Transparency

Overview

Our AI document analysis tool runs entirely in your web browser. This page discloses the complete training data, model architecture, and processing methodology in compliance with the EU AI Act (Regulation EU 2024/1689).

Local Processing Architecture

When you use our document analysis tool, all processing happens locally on your device:

The AI model is downloaded once to your browser and cached locally
Your PDF documents are processed entirely in browser memory
Extracted text, entities, and knowledge graphs never leave your device
No analytics, tracking, cookies, or telemetry of any kind
Exported .snv.json files are saved directly to your local filesystem

Model Information

Base Model	Phi-3-mini-4k-instruct (Microsoft, 3.8B parameters)
Model License	MIT License (open source)
Fine-tuning Method	LoRA (Low-Rank Adaptation) on domain-specific legal texts
Quantization	INT4 (ONNX format for browser inference)
Inference Engine	ONNX Runtime Web with WebGPU acceleration

Evaluation Results

We publish our model evaluation results openly. These numbers reflect honest performance on held-out test data, not cherry-picked examples:

Task	Precision	Recall	F1	Parse Rate
Named Entity Recognition (prefix 0)	69.4%	59.6%	62.3%	100%

Evaluation on 61 held-out examples from GDPR and CCPA texts. Additional prefix evaluations will be published as they complete. These results represent a 3.8B parameter model fine-tuned on 324 examples — not a frontier model.

Known Limitations

We believe honest disclosure of limitations is more valuable than marketing claims. This model:

Only supports English text (German and other languages not trained)
Only covers GDPR and CCPA/CPRA privacy law (no contract law, regulatory law, or other domains yet)
Does not include case law, court decisions, or regulatory guidance (only statutory text)
Is NOT a substitute for legal advice — outputs are AI-generated summaries that must be verified by qualified professionals
Has a 1024-token context window — very long articles may be truncated
NER F1 score of 62.3% means approximately 1 in 3 entities may be missed or incorrectly classified
Falls back to rule-based extraction when the AI model is not available (lower quality, but still functional)

Training Data Sources

The model was fine-tuned exclusively on publicly available official legal texts. Every source is documented with full provenance:

Source	Documents	License	Jurisdiction
GDPR (Regulation EU 2016/679)	99 articles	CC-BY-4.0	EU/EEA
CCPA/CPRA (Cal. Civ. Code 1798)	23 sections	Public Domain (US state law)	California

Total: 324 training examples across 5 task types (NER extraction, text cleanup, knowledge graph extraction, query decomposition, answer synthesis). All training examples were manually created from real legal text — no synthetic or AI-generated training data.

Training Methodology

Source texts are official legal documents downloaded from government websites (EUR-Lex, California Legislature)
Named entities were extracted using @nlpjs/ner with a curated legal entity dictionary
Knowledge graph relationships were manually identified and verified by domain experts
All training input/output pairs (golden records) are archived with SHA-256 checksums for reproducibility
Training was performed on Google Cloud TPU v6e infrastructure in the EU (europe-west4)
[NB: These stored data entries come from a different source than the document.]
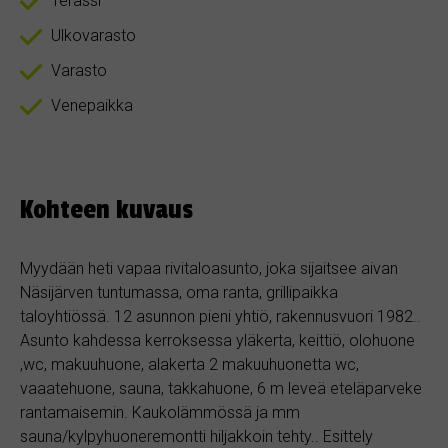
Terassi
Ulkovarasto
Varasto
Venepaikka
Kohteen kuvaus
Myydään heti vapaa rivitaloasunto, joka sijaitsee aivan
Näsijärven tuntumassa, oma ranta, grillipaikka
taloyhtiössä. 12 asunnon pieni yhtiö, rakennusvuori 1982..
Asunto kahdessa kerroksessa yläkerta, keittiö, olohuone
,wc, makuuhuone, alakerta 2 makuuhuonetta wc,
vaaatehuone, sauna, takkahuone, 6 m leveä eteläparveke
rantamaisemin. Kaukolämmössä ja mm
sauna/kylpyhuoneremontti hiljakkoin tehty.. Esittely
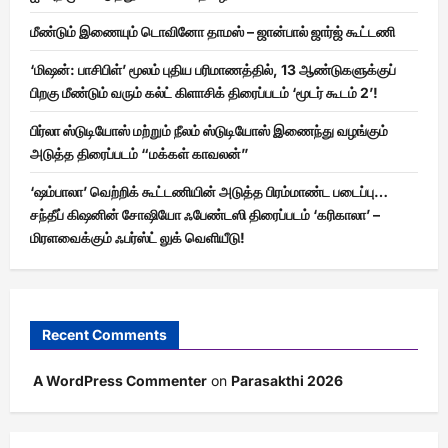
மீண்டும் இணையும் டொவினோ தாமஸ் – ஜான்பால் ஜார்ஜ் கூட்டணி
‘மிஷன்: பாசிபிள்’ மூலம் புதிய பரிமாணத்தில், 13 ஆண்டுகளுக்குப்
பிறகு மீண்டும் வரும் கல்ட் கிளாசிக் திரைப்படம் ‘மூடர் கூடம் 2’!
பிர்லா ஸ்டுடியோஸ் மற்றும் நீலம் ஸ்டுடியோஸ் இணைந்து வழங்கும்
அடுத்த திரைப்படம் “மக்கள் காவலன்”
‘ஷம்பாலா’ வெற்றிக் கூட்டணியின் அடுத்த பிரம்மாண்ட படைப்பு…
சந்தீப் கிஷனின் சோஷியோ ஃபேண்டஸி திரைப்படம் ‘கரிகாலா’ –
மிரளவைக்கும் ஃபர்ஸ்ட் லுக் வெளியீடு!
Recent Comments
A WordPress Commenter
on
Parasakthi 2026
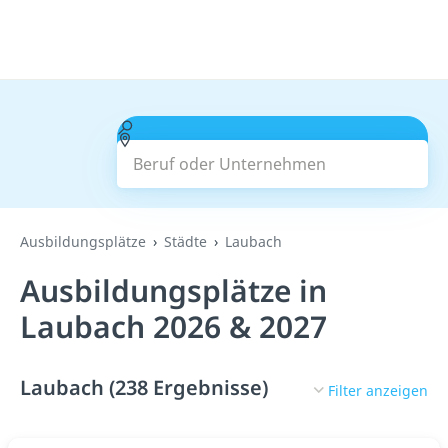
Beruf oder Unternehmen
Suchen
Ausbildungsplätze
Städte
Laubach
Ausbildungsplätze in
Laubach 2026 & 2027
Laubach (238 Ergebnisse)
Filter anzeigen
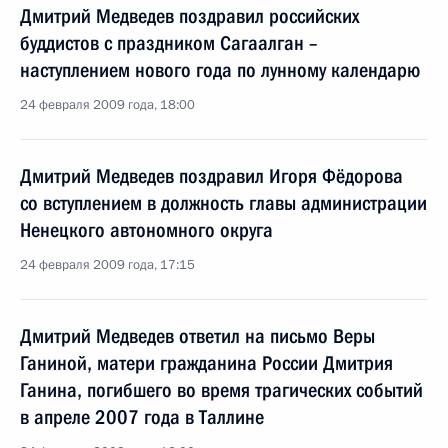
Дмитрий Медведев поздравил российских
буддистов с праздником Сагаалган –
наступлением нового года по лунному календарю
24 февраля 2009 года, 18:00
Дмитрий Медведев поздравил Игоря Фёдорова
со вступлением в должность главы администрации
Ненецкого автономного округа
24 февраля 2009 года, 17:15
Дмитрий Медведев ответил на письмо Веры
Ганиной, матери гражданина России Дмитрия
Ганина, погибшего во время трагических событий
в апреле 2007 года в Таллине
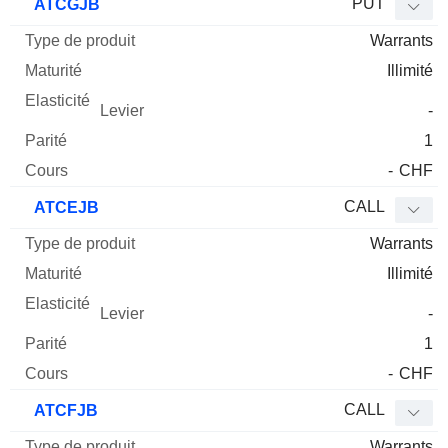
PUT
ATCGJB
Warrants
Illimité
-
1
-
CHF
CALL
ATCEJB
Warrants
Illimité
-
1
-
CHF
CALL
ATCFJB
Warrants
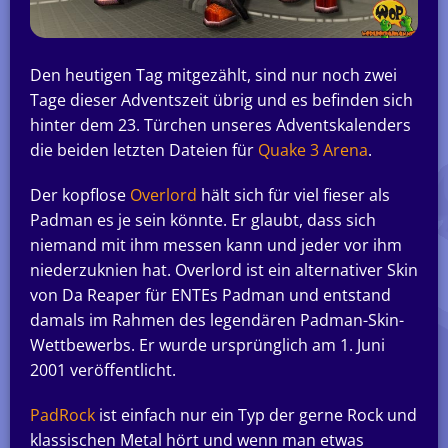
Den heutigen Tag mitgezählt, sind nur noch zwei
Tage dieser Adventszeit übrig und es befinden sich
hinter dem 23. Türchen unseres Adventskalenders
die beiden letzten Dateien für
Quake 3 Arena
.
Der kopflose
Overlord
hält sich für viel fieser als
Padman es je sein könnte. Er glaubt, dass sich
niemand mit ihm messen kann und jeder vor ihm
niederzuknien hat. Overlord ist ein alternativer Skin
von Da Reaper für ENTEs Padman und entstand
damals im Rahmen des legendären Padman-Skin-
Wettbewerbs. Er wurde ursprünglich am 1. Juni
2001 veröffentlicht.
PadRock
ist einfach nur ein Typ der gerne Rock und
klassischen Metal hört und wenn man etwas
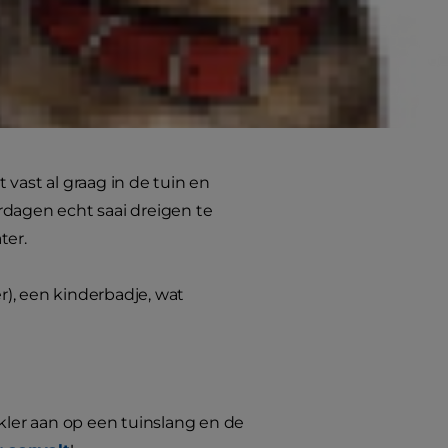
Of je nu in de buurt van een vijver
cht helemaal door het dolle heen
vast al graag in de tuin en
rdagen echt saai dreigen te
ter.
), een kinderbadje, wat
nkler aan op een tuinslang en de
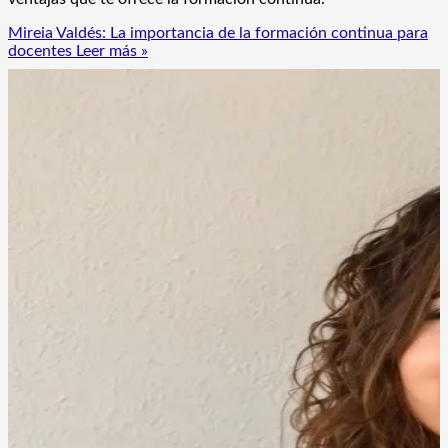
Mireia Valdés: La importancia de la formación continua para
docentes
Leer más »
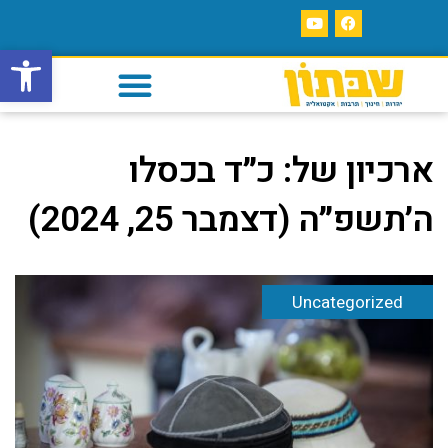
פתח סרגל
ארכיון של:
כ״ד בכסלו
ה׳תשפ״ה (דצמבר 25, 2024)
Uncategorized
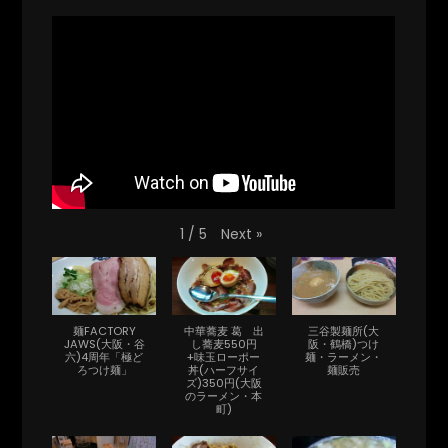
Next
»
1
/
5
麺FACTORY
中華蕎麦 葛 出
三谷製麺所(大
JAWS(大阪・谷
し蕎麦550円
阪・鶴橋)つけ
六)4周年「極ど
+味玉ローポー
麺・ラーメン・
ろつけ麺」
丼(ハーフサイ
麺販売
ズ)350円(大阪
のラーメン・本
町)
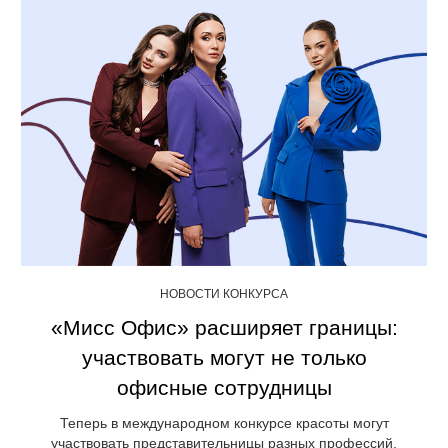
НОВОСТИ КОНКУРСА
«Мисс Офис» расширяет границы:
участвовать могут не только
офисные сотрудницы
Теперь в международном конкурсе красоты могут
участвовать представительницы разных профессий.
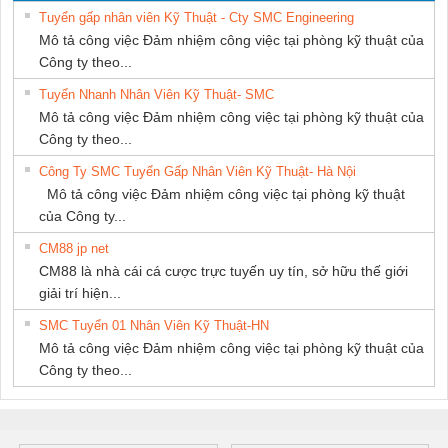
Tuyển gấp nhân viên Kỹ Thuật - Cty SMC Engineering
Mô tả công việc Đảm nhiệm công việc tại phòng kỹ thuật của
Công ty theo...
Tuyển Nhanh Nhân Viên Kỹ Thuật- SMC
Mô tả công việc Đảm nhiệm công việc tại phòng kỹ thuật của
Công ty theo...
Công Ty SMC Tuyển Gấp Nhân Viên Kỹ Thuật- Hà Nội
Mô tả công việc Đảm nhiệm công việc tại phòng kỹ thuật
của Công ty...
CM88 jp net
CM88 là nhà cái cá cược trực tuyến uy tín, sở hữu thế giới
giải trí hiện...
SMC Tuyển 01 Nhân Viên Kỹ Thuật-HN
Mô tả công việc Đảm nhiệm công việc tại phòng kỹ thuật của
Công ty theo...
No Synthetic Training Data

We do not use AI-generated or synthetic training examples. Every training example was created by humans working with real legal text. This ensures the model learns from authoritative sources, not from AI hallucinations or circular training patterns.

Open Golden Records

Training data for our publicly accessible tools is fully open and downloadable. These are the human-verified input/output pairs used to train and evaluate the model. Anyone can inspect, reproduce, or challenge our training methodology. All records are archived with SHA-256 checksums and available at models.synavistra.ai/training-data/.

Pipeline Stage	GDPR Pairs	CCPA Pairs
Text Extraction	47	14
NER Extraction	53	8
Knowledge Graph	54	7
Query Decomposition	52	9
Answer Synthesis	46	15
Total	252	53

Environmental Impact

We design for minimal environmental impact at every stage of the AI lifecycle:

Training

Hardware	Google Cloud TPU v6e (single chip, ct6e-standard-1t)
Data Center	europe-west4 (Netherlands) — 82% carbon-free energy
Total Energy per Model	~1 kWh — including all training, evaluation, scoring, ONNX export, and failed attempts. <a href="https://models.synavistra.ai/audits/phi3-legal-privacy-v1.json" rel="noopener">Detailed audit (JSON)</a>.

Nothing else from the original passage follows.